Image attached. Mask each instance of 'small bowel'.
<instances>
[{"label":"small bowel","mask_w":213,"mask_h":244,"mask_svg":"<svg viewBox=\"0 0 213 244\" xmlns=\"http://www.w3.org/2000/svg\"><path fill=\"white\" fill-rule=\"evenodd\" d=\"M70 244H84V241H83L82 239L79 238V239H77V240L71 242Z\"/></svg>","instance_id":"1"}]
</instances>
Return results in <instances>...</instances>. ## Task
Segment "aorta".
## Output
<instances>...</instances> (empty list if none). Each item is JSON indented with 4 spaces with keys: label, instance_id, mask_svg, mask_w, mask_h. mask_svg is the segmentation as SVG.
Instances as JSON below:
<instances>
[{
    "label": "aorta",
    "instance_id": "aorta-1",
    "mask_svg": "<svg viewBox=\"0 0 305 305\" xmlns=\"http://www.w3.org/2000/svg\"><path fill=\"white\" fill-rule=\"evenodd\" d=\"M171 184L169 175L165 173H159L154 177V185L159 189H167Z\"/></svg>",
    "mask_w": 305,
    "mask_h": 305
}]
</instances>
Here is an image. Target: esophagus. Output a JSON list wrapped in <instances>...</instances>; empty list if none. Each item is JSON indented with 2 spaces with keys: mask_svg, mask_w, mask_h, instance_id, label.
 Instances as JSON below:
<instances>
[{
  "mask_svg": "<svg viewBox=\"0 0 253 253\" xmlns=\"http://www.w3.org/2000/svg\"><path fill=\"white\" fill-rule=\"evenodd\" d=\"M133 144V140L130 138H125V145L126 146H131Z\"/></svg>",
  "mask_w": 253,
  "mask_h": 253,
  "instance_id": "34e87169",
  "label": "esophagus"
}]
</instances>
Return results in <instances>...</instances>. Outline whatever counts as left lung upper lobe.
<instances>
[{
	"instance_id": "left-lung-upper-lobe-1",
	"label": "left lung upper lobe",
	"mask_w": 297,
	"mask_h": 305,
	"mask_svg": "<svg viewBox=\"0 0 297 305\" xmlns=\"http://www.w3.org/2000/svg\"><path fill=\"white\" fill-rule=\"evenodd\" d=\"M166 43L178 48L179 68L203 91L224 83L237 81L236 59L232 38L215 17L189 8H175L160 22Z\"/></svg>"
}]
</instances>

■ ■ ■ ■ ■

- [Required action]
The answer should be all the entries, restated with no word changed.

- [Answer to the problem]
Image attached. Mask each instance of 'small bowel'.
<instances>
[{"label":"small bowel","mask_w":213,"mask_h":244,"mask_svg":"<svg viewBox=\"0 0 213 244\" xmlns=\"http://www.w3.org/2000/svg\"><path fill=\"white\" fill-rule=\"evenodd\" d=\"M70 244H84V241H83L82 239L79 238V239H77V240L71 242Z\"/></svg>","instance_id":"1"}]
</instances>
Return results in <instances>...</instances>. ## Task
Segment "aorta".
## Output
<instances>...</instances> (empty list if none). Each item is JSON indented with 4 spaces with keys: label, instance_id, mask_svg, mask_w, mask_h. mask_svg is the segmentation as SVG.
Instances as JSON below:
<instances>
[{
    "label": "aorta",
    "instance_id": "aorta-1",
    "mask_svg": "<svg viewBox=\"0 0 305 305\" xmlns=\"http://www.w3.org/2000/svg\"><path fill=\"white\" fill-rule=\"evenodd\" d=\"M171 184L169 175L165 173H159L154 177V185L159 189H167Z\"/></svg>",
    "mask_w": 305,
    "mask_h": 305
}]
</instances>
Here is an image. Target: esophagus. Output a JSON list wrapped in <instances>...</instances>; empty list if none. Each item is JSON indented with 2 spaces with keys: mask_svg, mask_w, mask_h, instance_id, label.
 Instances as JSON below:
<instances>
[{
  "mask_svg": "<svg viewBox=\"0 0 253 253\" xmlns=\"http://www.w3.org/2000/svg\"><path fill=\"white\" fill-rule=\"evenodd\" d=\"M133 144V140L130 138H125V145L126 146H131Z\"/></svg>",
  "mask_w": 253,
  "mask_h": 253,
  "instance_id": "34e87169",
  "label": "esophagus"
}]
</instances>
Return results in <instances>...</instances>. Outline whatever counts as left lung upper lobe.
<instances>
[{
	"instance_id": "left-lung-upper-lobe-1",
	"label": "left lung upper lobe",
	"mask_w": 297,
	"mask_h": 305,
	"mask_svg": "<svg viewBox=\"0 0 297 305\" xmlns=\"http://www.w3.org/2000/svg\"><path fill=\"white\" fill-rule=\"evenodd\" d=\"M166 43L178 48L179 68L203 91L224 83L237 81L236 59L232 38L215 17L189 8H175L160 22Z\"/></svg>"
}]
</instances>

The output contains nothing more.